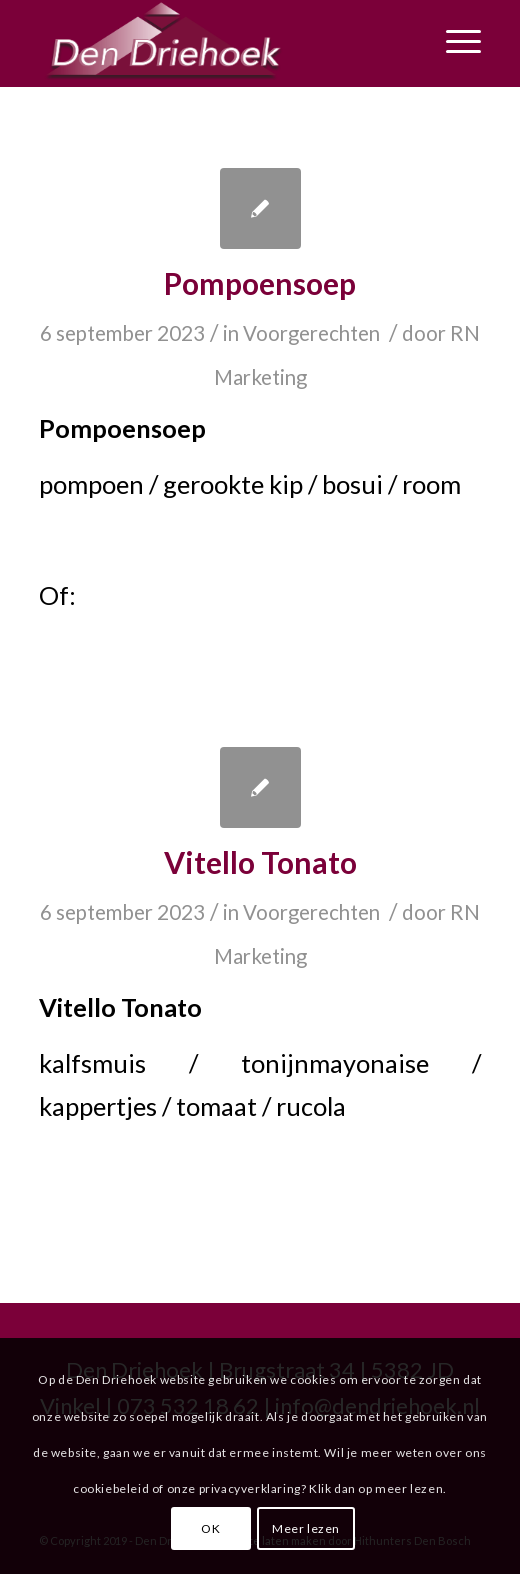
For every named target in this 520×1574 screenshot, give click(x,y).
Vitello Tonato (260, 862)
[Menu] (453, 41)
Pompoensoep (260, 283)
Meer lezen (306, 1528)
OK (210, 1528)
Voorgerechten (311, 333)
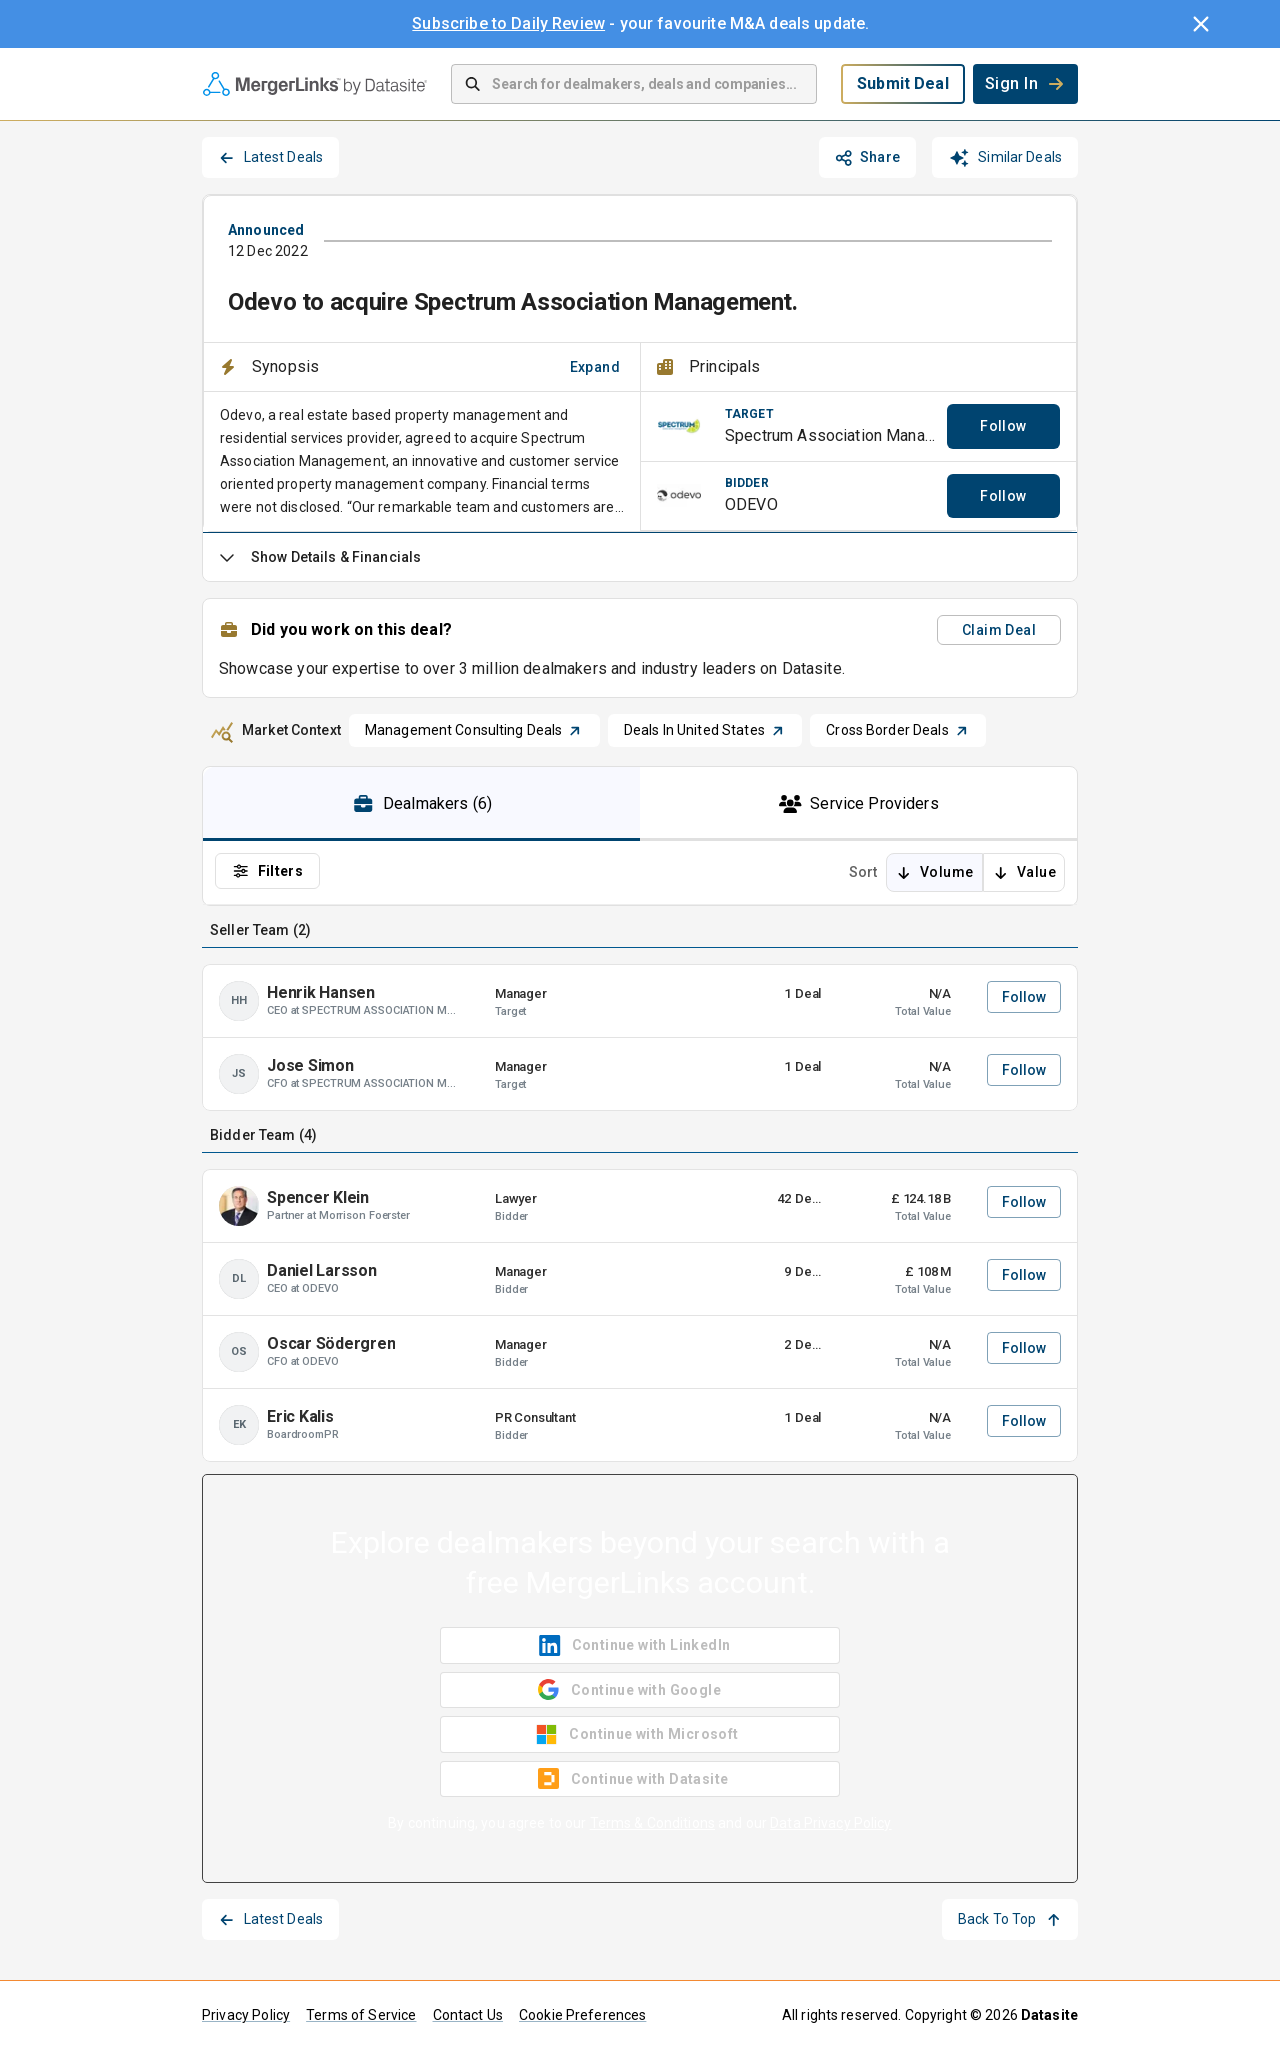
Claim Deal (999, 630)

| TASK TO CARRY OUT |
With every picture removed, give the entries above again exactly.

| ANSWER FOR THE TASK |
For every named target in this 520×1574 screenshot, give click(x,y).
Vitello Tonato (260, 862)
[Menu] (453, 41)
Pompoensoep (260, 283)
Meer lezen (306, 1528)
OK (210, 1528)
Voorgerechten (311, 333)
Claim Deal (999, 630)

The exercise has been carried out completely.